Understanding consumer perceptions and being totally open about production methods have been central to the growth and profit of Kelly Turkeys, managing director Paul Kelly told the NFU conference.
Too often agriculture was on the defensive, he said, giving consumers the impression farmers had something to hide.
At Kelly Turkeys, the emphasis was on being as open as possible, inviting journalists to write about turkey production, going out to shows to talk to the public, linking up with celebrities to raise the profile and inviting the public on to the farm.
“It’s always a privilege to talk about our business and our products – never a chore,” said Mr Kelly.

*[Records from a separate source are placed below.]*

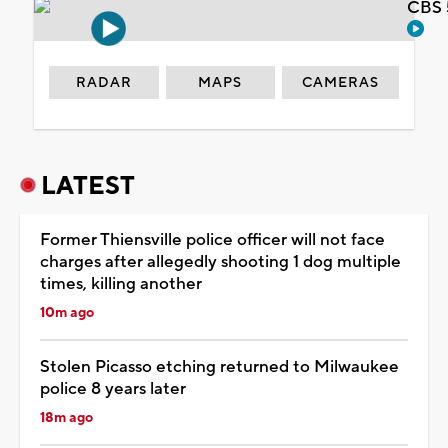
CBS 
RADAR
MAPS
CAMERAS
LATEST
Former Thiensville police officer will not face
charges after allegedly shooting 1 dog multiple
times, killing another
10m ago
Stolen Picasso etching returned to Milwaukee
police 8 years later
18m ago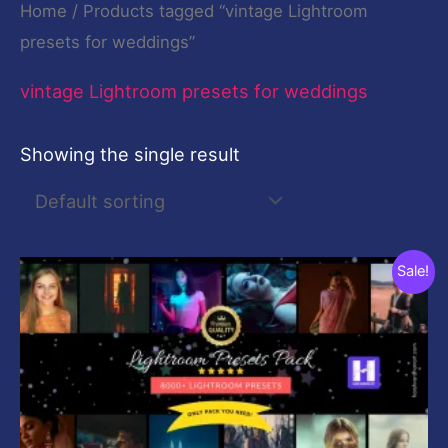
Home
/ Products tagged “vintage Lightroom
presets for weddings”
vintage Lightroom presets for weddings
Showing the single result
Original
Current
Sale!
price
price
was:
is:
$199.00.
$19.00.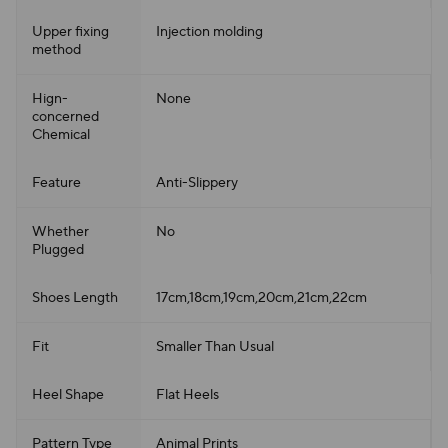
Upper fixing
Injection molding
method
Hign-
None
concerned
Chemical
Feature
Anti-Slippery
Whether
No
Plugged
Shoes Length
17cm,18cm,19cm,20cm,21cm,22cm
Fit
Smaller Than Usual
Heel Shape
Flat Heels
Pattern Type
Animal Prints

He rejected the suggestion that consumers were always naïve about where their food came from and should not be reminded that animals had to be slaughtered.
His business sold some 1900 turkeys direct to consumers from its farm shop near Chelmsford, Essex, in the two days before Christmas compared with 250 for the average butcher, he said.
KellyBronze turkeys, which were always sold boxed with a meat thermometer and a cookery booklet, fetched a premium price of £10.50/kg, compared with just £2/kg for bottom of the range frozen turkeys.
Another example of marketing initiative was Kelly’s ginseng turkey – birds fed with renowned aphrodisiac ginseng and sold under the catch line “Buy a Kelly bronze and bonk your way through Boxing Day”.
Mr Kelly said his aim was to build his business to create 100 Kelly Turkeys farms around the country, taking on selected producers in targeted areas.